Yeah, lots happening on the funding side. And also good to see that our ad tech winter is warming up just a little bit. On the merger side, we saw quickly, I believe I'm pronouncing that right, it could be quietly joining parchment. And the play here is around student mobility with courses and programs across different universities. So the idea that you could dual enroll, or you could enroll in one school and then transfer those credits to another. That's the play here and this is out of Scottsdale, Arizona. So you know, there's ASU people there, University of Phoenix people there, it's all part of that Arizona higher ed ecosystem. We also saw a vital source, which is a huge provider of publishing digital publishing bookshelf is their main product that's used by over 18 million learners per year, they have acquired academia most academia is basically a cost effective course materials delivery solution. So the idea is really around how to deliver course materials in a far far lower cost way they manage supply chain. This can be used for both digital books, but also really the target here is around campus store. So the ability to deliver printed materials or other course materials, as well as campus goods to stores really interesting, this digital physical play. And the last is Carnegie learning. They announced the acquisition of Claris Corporation. It's a community college marketing platform.

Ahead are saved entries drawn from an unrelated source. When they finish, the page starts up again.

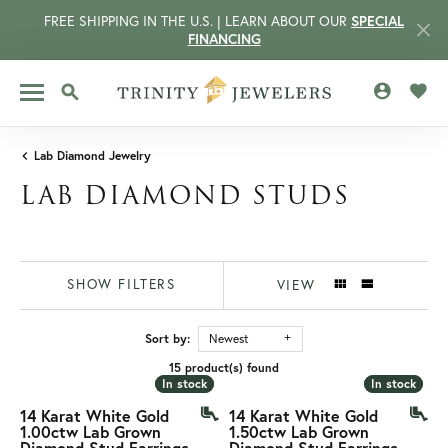
FREE SHIPPING IN THE U.S. | LEARN ABOUT OUR
SPECIAL
FINANCING
TOGGLE MY 
TOGG
TOGGLE SEARCH MENU
Lab Diamond Jewelry
LAB DIAMOND STUDS
SHOW FILTERS
VIEW
Sort by:
Newest
15 product(s) found
CCOUNT MENU
In stock
In stock
In stock
In stock
14 Karat White Gold
14 Karat White Gold
1.00ctw Lab Grown
1.50ctw Lab Grown
Diamond Stud Earrings
Diamond Stud Earrings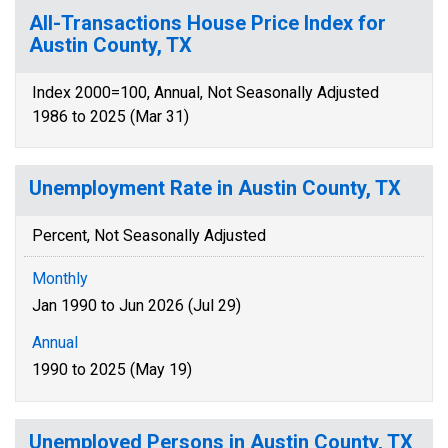
All-Transactions House Price Index for
Austin County, TX
Index 2000=100, Annual, Not Seasonally Adjusted
1986 to 2025 (Mar 31)
Unemployment Rate in Austin County, TX
Percent, Not Seasonally Adjusted
Monthly
Jan 1990 to Jun 2026 (Jul 29)
Annual
1990 to 2025 (May 19)
Unemployed Persons in Austin County, TX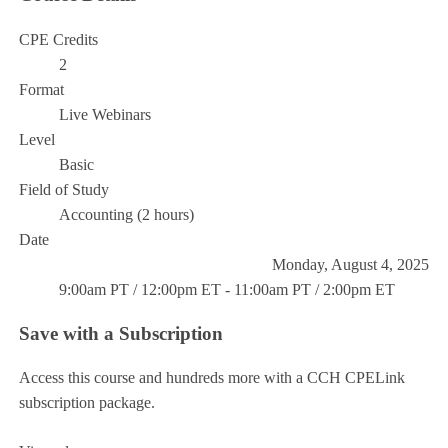
CPE Credits
2
Format
Live Webinars
Level
Basic
Field of Study
Accounting (2 hours)
Date
Monday, August 4, 2025
9:00am PT / 12:00pm ET - 11:00am PT / 2:00pm ET
Save with a Subscription
Access this course and hundreds more with a CCH CPELink
subscription package.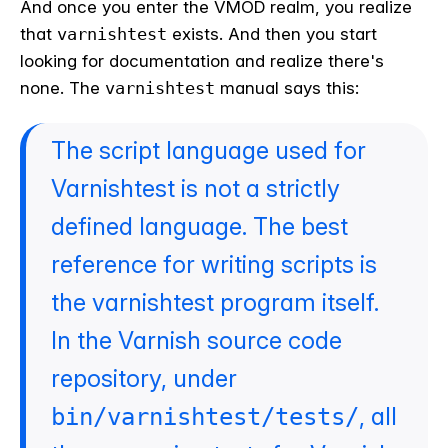
And once you enter the VMOD realm, you realize
that
varnishtest
exists. And then you start
looking for documentation and realize there's
none. The
varnishtest
manual says this:
The script language used for
Varnishtest is not a strictly
defined language. The best
reference for writing scripts is
the varnishtest program itself.
In the Varnish source code
repository, under
, all
bin/varnishtest/tests/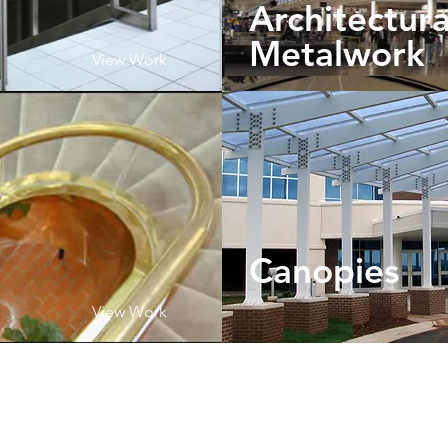
Architectura
Metalwork
View Work
Canopies
View Work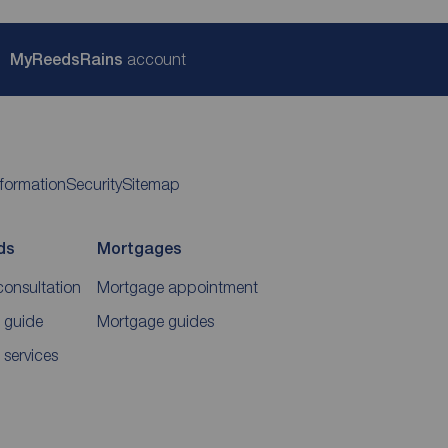
My
ReedsRains
account
nformation
Security
Sitemap
ds
Mortgages
consultation
Mortgage appointment
 guide
Mortgage guides
 services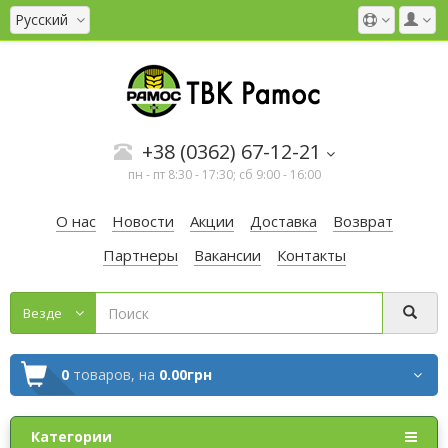
Русский
+38 (0362) 67-12-21
пн - пт 8:30 - 17:30; сб 9:00 - 16:00
О нас
Новости
Акции
Доставка
Возврат
Партнеры
Вакансии
Контакты
Везде
0
товаров,
на
0.00грн
Категории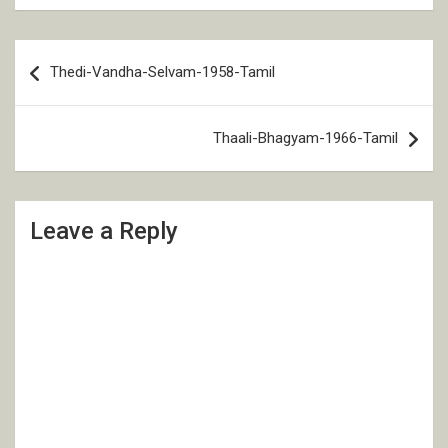
Post
Thedi-Vandha-Selvam-1958-Tamil
navigation
Thaali-Bhagyam-1966-Tamil
Leave a Reply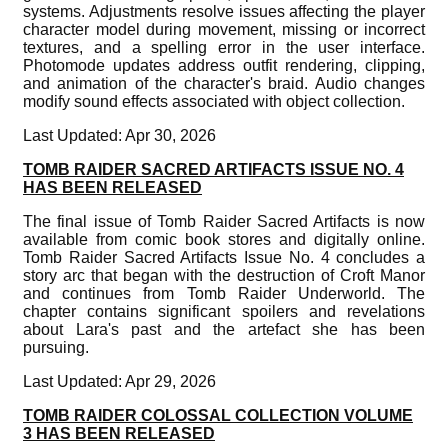
systems. Adjustments resolve issues affecting the player
character model during movement, missing or incorrect
textures, and a spelling error in the user interface.
Photomode updates address outfit rendering, clipping,
and animation of the character's braid. Audio changes
modify sound effects associated with object collection.
Last Updated: Apr 30, 2026
TOMB RAIDER SACRED ARTIFACTS ISSUE NO. 4
HAS BEEN RELEASED
The final issue of Tomb Raider Sacred Artifacts is now
available from comic book stores and digitally online.
Tomb Raider Sacred Artifacts Issue No. 4 concludes a
story arc that began with the destruction of Croft Manor
and continues from Tomb Raider Underworld. The
chapter contains significant spoilers and revelations
about Lara's past and the artefact she has been
pursuing.
Last Updated: Apr 29, 2026
TOMB RAIDER COLOSSAL COLLECTION VOLUME
3 HAS BEEN RELEASED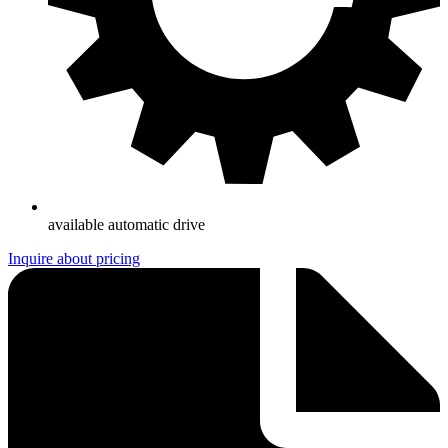
available automatic drive
Inquire about pricing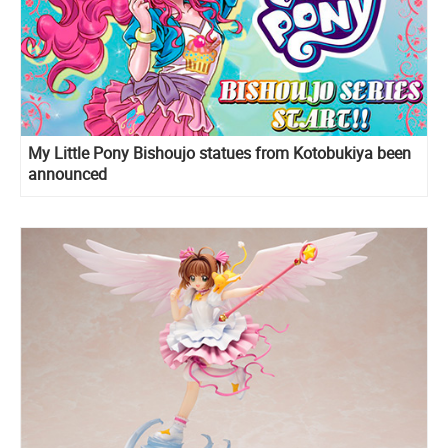
My Little Pony Bishoujo statues from Kotobukiya been
announced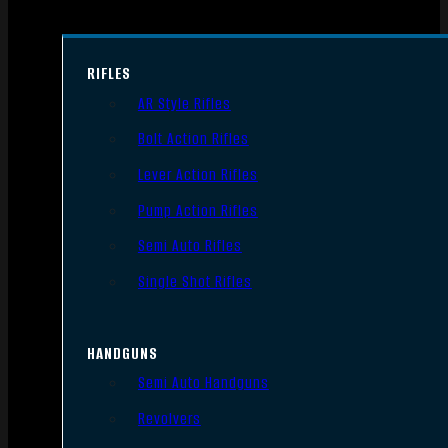
RIFLES
AR Style Rifles
Bolt Action Rifles
Lever Action Rifles
Pump Action Rifles
Semi Auto Rifles
Single Shot Rifles
HANDGUNS
Semi Auto Handguns
Revolvers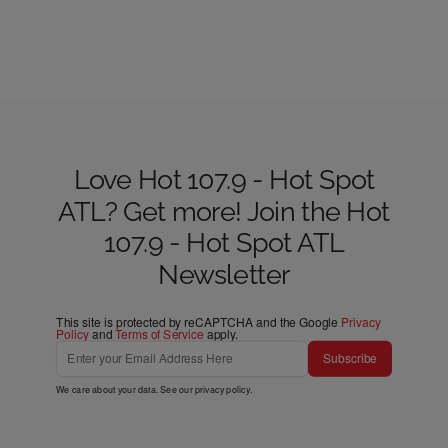
Love Hot 107.9 - Hot Spot
ATL? Get more! Join the Hot
107.9 - Hot Spot ATL
Newsletter
This site is protected by reCAPTCHA and the Google
Privacy
Policy
and
Terms of Service
apply.
Subscribe
We care about your data. See our
privacy policy
.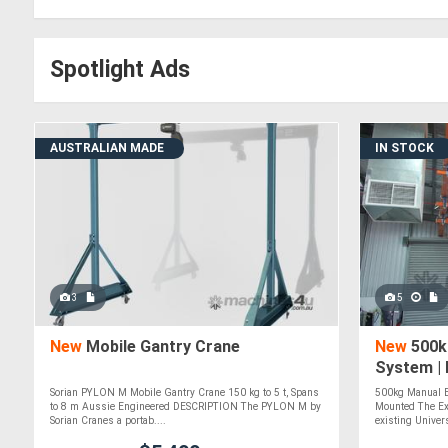
Spotlight Ads
AUSTRALIAN MADE
IN STOCK
3
5
New
Mobile Gantry Crane
New
500k
System | 
Mounted 
Sorian PYLON M Mobile Gantry Crane 150 kg to 5 t, Spans
500kg Manual B
to 8 m Aussie Engineered DESCRIPTION The PYLON M by
Mounted The Ex
Sorian Cranes a portab....
existing Univer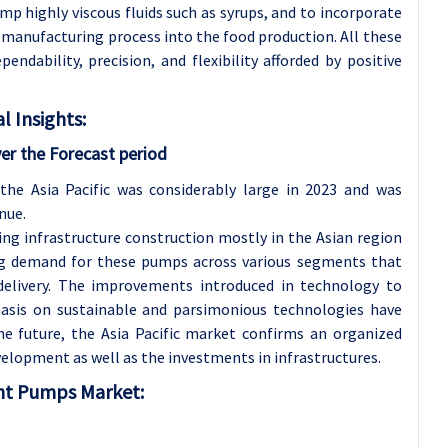
p highly viscous fluids such as syrups, and to incorporate
 manufacturing process into the food production. All these
dability, precision, and flexibility afforded by positive
 Insights:
er the Forecast period
he Asia Pacific was considerably large in 2023 and was
nue.
ng infrastructure construction mostly in the Asian region
sing demand for these pumps across various segments that
delivery. The improvements introduced in technology to
hasis on sustainable and parsimonious technologies have
he future, the Asia Pacific market confirms an organized
lopment as well as the investments in infrastructures.
ent Pumps Market: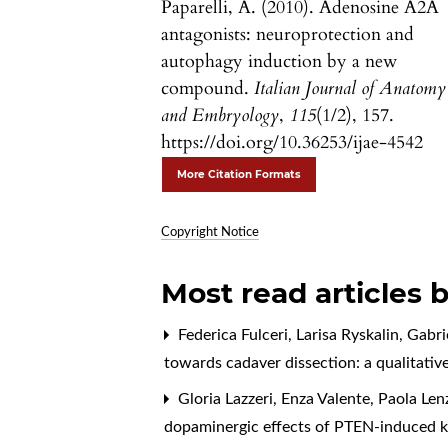
Paparelli, A. (2010). Adenosine A2A
antagonists: neuroprotection and
autophagy induction by a new
compound.
Italian Journal of Anatomy
and Embryology
,
115
(1/2), 157.
https://doi.org/10.36253/ijae-4542
More Citation Formats
Copyright Notice
Most read articles 
Federica Fulceri, Larisa Ryskalin, Gabr
towards cadaver dissection: a qualitativ
Gloria Lazzeri, Enza Valente, Paola Len
dopaminergic effects of PTEN-induced ki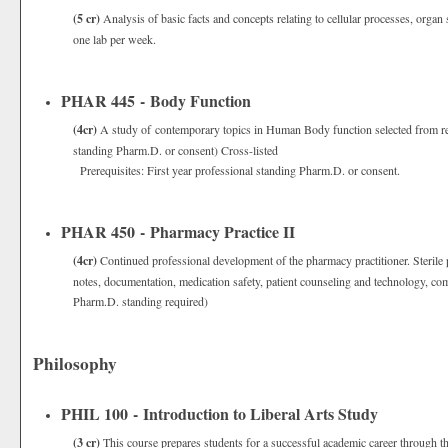
(5 cr)
Analysis of basic facts and concepts relating to cellular processes, organ
one lab per week.
PHAR 445 - Body Function
(4cr)
A study of contemporary topics in Human Body function selected from rece
standing Pharm.D. or consent) Cross-listed
Prerequisites: First year professional standing Pharm.D. or consent.
PHAR 450 - Pharmacy Practice II
(4cr)
Continued professional development of the pharmacy practitioner. Sterile
notes, documentation, medication safety, patient counseling and technology, com
Pharm.D. standing required)
Philosophy
PHIL 100 - Introduction to Liberal Arts Study
(3 cr)
This course prepares students for a successful academic career through the 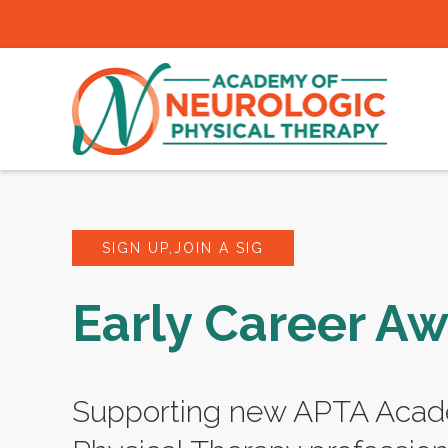
SIGN UP,JOIN A SIG
Early Career A
Supporting new APTA Acad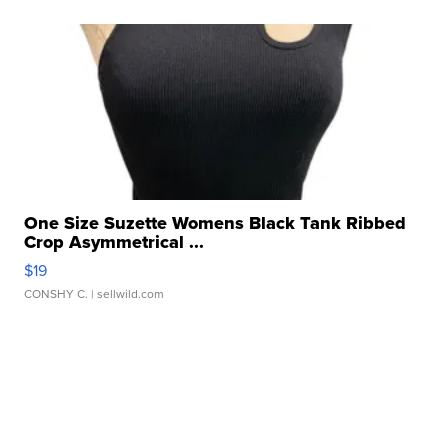
One Size Suzette Womens Black Tank Ribbed
Crop Asymmetrical ...
$19
CONSHY C.
| sellwild.com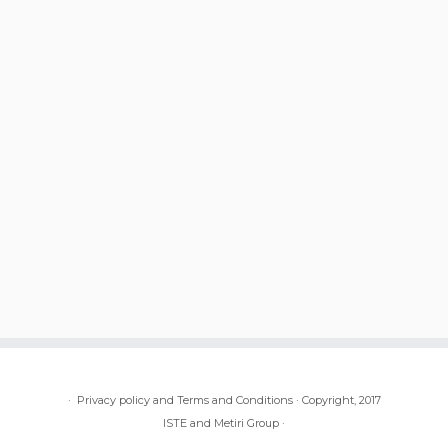
·
Privacy policy and Terms and Conditions
·
Copyright, 2017
ISTE and Metiri Group
·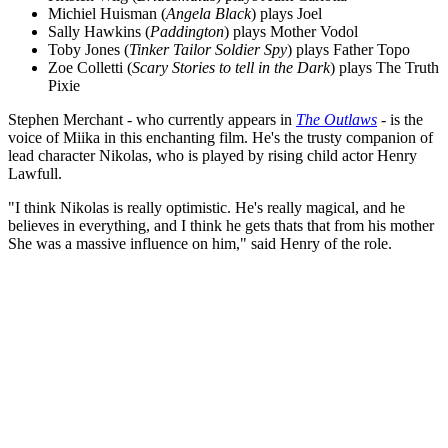
Michiel Huisman (
Angela Black
) plays Joel
Sally Hawkins (
Paddington
) plays Mother Vodol
Toby Jones (
Tinker Tailor Soldier Spy
) plays Father Topo
Zoe Colletti (
Scary Stories to tell in the Dark
) plays The Truth
Pixie
Stephen Merchant - who currently appears in
The Outlaws
- is the
voice of Miika in this enchanting film. He's the trusty companion of
lead character Nikolas, who is played by rising child actor Henry
Lawfull.
"I think Nikolas is really optimistic. He's really magical, and he
believes in everything, and I think he gets thats that from his mother
She was a massive influence on him," said Henry of the role.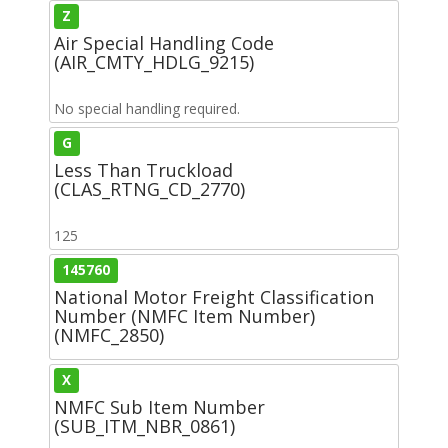
Z
Air Special Handling Code
(AIR_CMTY_HDLG_9215)
No special handling required.
G
Less Than Truckload
(CLAS_RTNG_CD_2770)
125
145760
National Motor Freight Classification
Number (NMFC Item Number)
(NMFC_2850)
X
NMFC Sub Item Number
(SUB_ITM_NBR_0861)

Carnegie is really now becoming vertically integrated across K 12. and higher ed and this community college set is a really valuable space. And the community college marketing has become, you know, a key skill that they're looking to double down on to reduce customer acquisition cost. Lots going on in the world, both on the funding and m&a. Lots going on. We covered AI, we covered post COVID Ad Tech, we cover skills development and education as a path to the middle class and the OPMs. So we've been really around the world. Alex, thanks so much for the show today. Thank you listener for tuning in. Because if it happens in ed tech, you'll hear about it on the weekend Ed Tech. Thanks for joining.